Segment Start: Given records

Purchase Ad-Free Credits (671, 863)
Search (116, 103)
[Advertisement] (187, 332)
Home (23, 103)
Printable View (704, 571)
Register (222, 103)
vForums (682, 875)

Segment End: Given records

**Aim of the exercise**
Each line of the records should be repeated exactly as it stands.

**The completed task**
Purchase Ad-Free Credits (671, 863)
Search (116, 103)
[Advertisement] (187, 332)
Home (23, 103)
Printable View (704, 571)
Register (222, 103)
vForums (682, 875)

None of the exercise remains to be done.